What is Gross Domestic Product (GDP)? What is Gross Value Added (GVA)? How is GDP calculated in India? Deficiencies in the current GDP calculation

What is Gross Domestic Product (GDP)?

  • The gross domestic product (GDP) is one of the primary indicators used to gauge the health of a country’s economy.
  • It represents the total value of all goods and services produced over a specific time period, often referred to as the size of the economy.
  • Usually, GDP is expressed as a comparison to the previous quarter or year. For example, if the Q3 2017 GDP of a country is up 3%, the economy of that country has grown by 3% over the third quarter.
  • While quarterly growth rates are a periodic measure of how the economy is faring, annual GDP figures are often considered the benchmark for the size of the economy.

 

What is Gross Value Added (GVA)?

  • Gross value added (GVA) is defined as the value of output less the value of intermediate consumption.
  • Value added represents the contribution of labour and capital to the production process.
  • When the value of taxes on products (less subsidies on products) is added, the sum of value added for all resident units gives the value of gross domestic product (GDP).

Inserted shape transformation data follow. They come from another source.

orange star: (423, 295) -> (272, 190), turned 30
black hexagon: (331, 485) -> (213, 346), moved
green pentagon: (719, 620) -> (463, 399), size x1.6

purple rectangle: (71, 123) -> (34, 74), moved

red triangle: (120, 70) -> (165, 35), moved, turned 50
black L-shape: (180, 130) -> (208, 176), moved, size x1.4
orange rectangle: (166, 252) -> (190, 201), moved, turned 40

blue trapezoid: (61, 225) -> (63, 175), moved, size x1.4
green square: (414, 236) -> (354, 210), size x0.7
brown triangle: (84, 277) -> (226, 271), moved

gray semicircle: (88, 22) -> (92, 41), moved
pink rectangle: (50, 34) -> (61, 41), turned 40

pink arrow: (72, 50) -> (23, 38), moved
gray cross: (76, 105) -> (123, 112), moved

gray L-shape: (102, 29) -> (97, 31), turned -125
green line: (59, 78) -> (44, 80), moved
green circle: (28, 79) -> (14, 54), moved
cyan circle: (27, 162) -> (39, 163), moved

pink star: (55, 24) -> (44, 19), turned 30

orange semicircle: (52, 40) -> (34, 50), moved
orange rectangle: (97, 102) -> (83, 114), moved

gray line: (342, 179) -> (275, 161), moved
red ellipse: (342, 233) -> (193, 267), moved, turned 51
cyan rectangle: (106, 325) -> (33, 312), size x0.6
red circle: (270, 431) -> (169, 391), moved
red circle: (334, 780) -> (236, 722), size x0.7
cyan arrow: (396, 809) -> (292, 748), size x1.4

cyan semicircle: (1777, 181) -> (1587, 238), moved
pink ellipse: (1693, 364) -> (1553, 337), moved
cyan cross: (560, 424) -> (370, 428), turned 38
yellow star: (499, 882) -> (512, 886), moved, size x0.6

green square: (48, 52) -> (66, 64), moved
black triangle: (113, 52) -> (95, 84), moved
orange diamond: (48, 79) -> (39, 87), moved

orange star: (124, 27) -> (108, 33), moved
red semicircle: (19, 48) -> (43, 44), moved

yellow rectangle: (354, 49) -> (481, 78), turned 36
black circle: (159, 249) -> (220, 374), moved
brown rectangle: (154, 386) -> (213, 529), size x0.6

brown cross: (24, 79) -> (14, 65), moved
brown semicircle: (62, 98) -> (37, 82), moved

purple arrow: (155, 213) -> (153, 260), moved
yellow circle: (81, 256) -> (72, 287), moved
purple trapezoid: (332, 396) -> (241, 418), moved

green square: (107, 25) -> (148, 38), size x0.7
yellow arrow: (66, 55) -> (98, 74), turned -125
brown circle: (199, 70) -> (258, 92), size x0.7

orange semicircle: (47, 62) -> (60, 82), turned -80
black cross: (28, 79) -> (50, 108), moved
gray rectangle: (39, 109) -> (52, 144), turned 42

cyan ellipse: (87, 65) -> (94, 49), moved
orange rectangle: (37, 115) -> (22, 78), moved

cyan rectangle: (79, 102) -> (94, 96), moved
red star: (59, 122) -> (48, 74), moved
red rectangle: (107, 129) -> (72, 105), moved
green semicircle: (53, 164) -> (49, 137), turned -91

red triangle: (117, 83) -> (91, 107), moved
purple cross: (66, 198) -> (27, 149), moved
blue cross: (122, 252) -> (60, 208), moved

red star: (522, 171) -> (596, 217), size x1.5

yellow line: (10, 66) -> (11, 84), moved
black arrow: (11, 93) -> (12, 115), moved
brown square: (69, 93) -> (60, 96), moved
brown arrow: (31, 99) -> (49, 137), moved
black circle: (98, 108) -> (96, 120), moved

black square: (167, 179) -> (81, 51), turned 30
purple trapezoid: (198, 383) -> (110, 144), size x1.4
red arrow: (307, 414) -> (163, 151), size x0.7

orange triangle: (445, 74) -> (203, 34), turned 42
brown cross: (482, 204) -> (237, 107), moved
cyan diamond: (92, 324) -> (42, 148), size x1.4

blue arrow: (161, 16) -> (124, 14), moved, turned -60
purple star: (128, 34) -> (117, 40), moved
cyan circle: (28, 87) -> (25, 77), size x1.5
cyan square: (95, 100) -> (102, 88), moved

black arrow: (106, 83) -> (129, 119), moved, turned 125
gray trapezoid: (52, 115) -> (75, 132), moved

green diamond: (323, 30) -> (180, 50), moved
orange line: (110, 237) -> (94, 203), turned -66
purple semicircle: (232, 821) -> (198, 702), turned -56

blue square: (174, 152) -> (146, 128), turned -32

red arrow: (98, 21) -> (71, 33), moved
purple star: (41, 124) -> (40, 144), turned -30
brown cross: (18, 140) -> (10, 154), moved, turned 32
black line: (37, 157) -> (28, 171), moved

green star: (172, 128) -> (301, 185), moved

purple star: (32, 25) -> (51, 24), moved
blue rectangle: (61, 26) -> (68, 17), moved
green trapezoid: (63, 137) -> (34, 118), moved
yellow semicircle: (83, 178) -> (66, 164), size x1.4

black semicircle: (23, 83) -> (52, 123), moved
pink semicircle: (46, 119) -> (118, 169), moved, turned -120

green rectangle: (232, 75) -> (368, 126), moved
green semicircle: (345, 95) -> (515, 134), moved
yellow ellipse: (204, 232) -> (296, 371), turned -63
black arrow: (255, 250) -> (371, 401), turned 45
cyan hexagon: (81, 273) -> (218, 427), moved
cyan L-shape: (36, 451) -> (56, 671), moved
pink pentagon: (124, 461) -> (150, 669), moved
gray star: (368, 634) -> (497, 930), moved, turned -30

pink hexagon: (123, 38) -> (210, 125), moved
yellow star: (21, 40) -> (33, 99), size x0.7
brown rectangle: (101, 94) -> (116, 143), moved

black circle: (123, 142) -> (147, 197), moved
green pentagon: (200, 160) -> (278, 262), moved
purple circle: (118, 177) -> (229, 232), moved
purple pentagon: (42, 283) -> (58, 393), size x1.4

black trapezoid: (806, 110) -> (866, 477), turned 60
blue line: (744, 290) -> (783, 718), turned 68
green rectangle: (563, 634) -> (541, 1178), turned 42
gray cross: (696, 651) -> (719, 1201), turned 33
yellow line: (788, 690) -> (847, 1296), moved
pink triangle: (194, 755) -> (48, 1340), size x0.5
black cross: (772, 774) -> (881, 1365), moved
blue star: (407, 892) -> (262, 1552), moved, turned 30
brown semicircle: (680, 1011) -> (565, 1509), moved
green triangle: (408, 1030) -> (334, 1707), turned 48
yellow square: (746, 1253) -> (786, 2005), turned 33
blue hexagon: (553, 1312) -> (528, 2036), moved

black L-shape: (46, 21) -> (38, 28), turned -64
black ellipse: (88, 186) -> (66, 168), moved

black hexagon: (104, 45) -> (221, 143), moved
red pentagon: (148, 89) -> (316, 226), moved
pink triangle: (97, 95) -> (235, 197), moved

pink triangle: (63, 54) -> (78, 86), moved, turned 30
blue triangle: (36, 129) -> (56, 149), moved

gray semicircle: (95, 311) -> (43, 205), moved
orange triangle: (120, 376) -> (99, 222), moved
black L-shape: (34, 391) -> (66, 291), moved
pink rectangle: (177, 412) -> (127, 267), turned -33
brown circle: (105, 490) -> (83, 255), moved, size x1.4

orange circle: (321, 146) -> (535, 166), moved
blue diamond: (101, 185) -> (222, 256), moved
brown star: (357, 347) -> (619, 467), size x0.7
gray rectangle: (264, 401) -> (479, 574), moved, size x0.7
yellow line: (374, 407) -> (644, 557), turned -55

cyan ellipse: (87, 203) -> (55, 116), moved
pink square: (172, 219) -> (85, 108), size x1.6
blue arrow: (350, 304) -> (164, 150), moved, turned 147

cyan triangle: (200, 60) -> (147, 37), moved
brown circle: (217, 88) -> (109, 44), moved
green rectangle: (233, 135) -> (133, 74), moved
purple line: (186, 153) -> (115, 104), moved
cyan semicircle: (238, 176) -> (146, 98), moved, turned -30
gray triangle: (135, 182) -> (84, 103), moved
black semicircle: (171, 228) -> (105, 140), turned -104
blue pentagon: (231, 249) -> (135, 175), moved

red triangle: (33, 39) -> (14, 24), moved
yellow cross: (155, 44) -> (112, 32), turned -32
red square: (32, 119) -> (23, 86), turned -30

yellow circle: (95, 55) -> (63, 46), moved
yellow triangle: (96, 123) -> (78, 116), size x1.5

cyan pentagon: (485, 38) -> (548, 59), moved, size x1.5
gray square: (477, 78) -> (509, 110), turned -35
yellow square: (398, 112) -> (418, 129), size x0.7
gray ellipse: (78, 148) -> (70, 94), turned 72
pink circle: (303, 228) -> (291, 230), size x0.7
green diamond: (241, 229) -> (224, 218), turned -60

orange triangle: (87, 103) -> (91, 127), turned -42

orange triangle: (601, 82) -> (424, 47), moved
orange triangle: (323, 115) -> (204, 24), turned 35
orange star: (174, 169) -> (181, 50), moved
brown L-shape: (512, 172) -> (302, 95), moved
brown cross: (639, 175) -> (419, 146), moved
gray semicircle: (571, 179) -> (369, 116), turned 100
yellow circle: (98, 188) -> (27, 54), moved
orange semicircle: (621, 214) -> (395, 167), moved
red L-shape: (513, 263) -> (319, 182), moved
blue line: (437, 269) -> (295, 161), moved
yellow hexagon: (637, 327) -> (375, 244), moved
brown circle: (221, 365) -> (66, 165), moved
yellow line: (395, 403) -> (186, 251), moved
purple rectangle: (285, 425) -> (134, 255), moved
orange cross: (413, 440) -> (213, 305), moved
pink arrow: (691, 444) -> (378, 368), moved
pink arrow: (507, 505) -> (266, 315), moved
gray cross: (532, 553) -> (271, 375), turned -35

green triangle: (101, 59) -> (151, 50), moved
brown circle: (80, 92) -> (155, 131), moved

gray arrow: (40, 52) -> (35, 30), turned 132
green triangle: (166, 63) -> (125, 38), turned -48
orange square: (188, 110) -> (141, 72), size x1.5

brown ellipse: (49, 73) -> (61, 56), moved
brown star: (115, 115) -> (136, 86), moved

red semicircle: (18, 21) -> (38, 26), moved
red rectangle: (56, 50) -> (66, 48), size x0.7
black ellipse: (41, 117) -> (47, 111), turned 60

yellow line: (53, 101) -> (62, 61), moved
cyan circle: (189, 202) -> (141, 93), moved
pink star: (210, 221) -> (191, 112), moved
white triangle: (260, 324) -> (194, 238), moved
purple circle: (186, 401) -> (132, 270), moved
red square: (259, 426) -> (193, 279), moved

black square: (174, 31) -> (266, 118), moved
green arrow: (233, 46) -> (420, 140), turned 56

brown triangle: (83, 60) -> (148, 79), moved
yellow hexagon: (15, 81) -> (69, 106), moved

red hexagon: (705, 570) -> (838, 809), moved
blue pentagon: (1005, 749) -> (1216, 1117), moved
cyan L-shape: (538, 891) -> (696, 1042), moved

GVA + taxes on products – subsidies on products = GDP

  • Thus, Gross Domestic Product (GDP) of any nation represents the sum total of gross value added (GVA) (i.e, without discounting for capital consumption or depreciation) in all the sectors of that economy during the said year after adjusting for taxes and subsidies.

 

How is GDP calculated in India?

  • GDP can be calculated in three different ways:
    • The product (or output) approach is the most direct one which calculates the total product output of each class.
    • The expenditure approach calculates the total value of the products like steel, coal, fridge, TV among many other bought by an individual or consumer like you and me which should be equal to the expenditure of the things bought.
    • The income approach calculates the sum of all the producers’ incomes where the incomes of the productive factors are equal to the value of their product.

 

  • The GDP in India is calculated using two different methods:

A. Based on economic activity (at factor cost):

  • The factor cost figure is calculated by collecting data for the net change in value for each sector during a particular time period. The following eight industry sectors are considered in this cost:
  1. Agriculture, forestry, and fishing
  2. Mining and quarrying
  3. Manufacturing
  4. Electricity, gas and water supply
  5. Construction
  6. Trade, hotels, transport and communication
  7. Financing, insurance, real estate and business services
  8. Community, social and personal services

B. Based on expenditure (at market prices):

  • The expenditure (at market prices) method involves summing the domestic expenditure on final goods and services across various streams during a particular time period.
    • It includes consideration of expenses towards household consumption, net investments (i.e., capital formation), government costs, and net trade (exports minus imports).
  • The expenditure approach offers a good insight into which parts contribute most to the Indian economy.
  • After the revision of National Accounts statistics done by Central Statistical Organization (CSO) in January 2015, Indian GDP is now  measured by using gross value added (GVA) at market price/base price, rather than factor cost.
  • The relationship between GVA at Factor Cost and GVA at Basic Prices and GDP at market prices and GVA at basic prices is shown below:

 

GVA  at factor cost + (Production taxes less Production subsidies) = GVA at basic  prices

GDP  at market prices = GVA at basic prices + Product taxes- Product subsidies

 

Deficiencies in the current GDP calculation

  • The GDP calculation does not measure the depletion of natural resources.
  • The current GDP measure, while accounting for increases in production, did not take into account other factors of economic activity such as the change in quality of the output due to improvements in technology, or how advances like artificial intelligence will impact employment.
  • It did not incorporate the economic contributions of women in running households and maintaining account.
  • It also did not have any measure of whether an increase in GDP resulted in an increase in happiness.

Note While NITI Aayog had acknowledged that efforts must be made to ensure that GDP growth is combined with sustainability, it had so far not suggested any ways to achieve this.

 

Way ahead

  • It is therefore strongly recommended to evolve indicators/parameters to gauge the environmental resource decay and replenishment efforts made to compensate the loss and also to capture these aspects in measuring GDP and other economic parameters.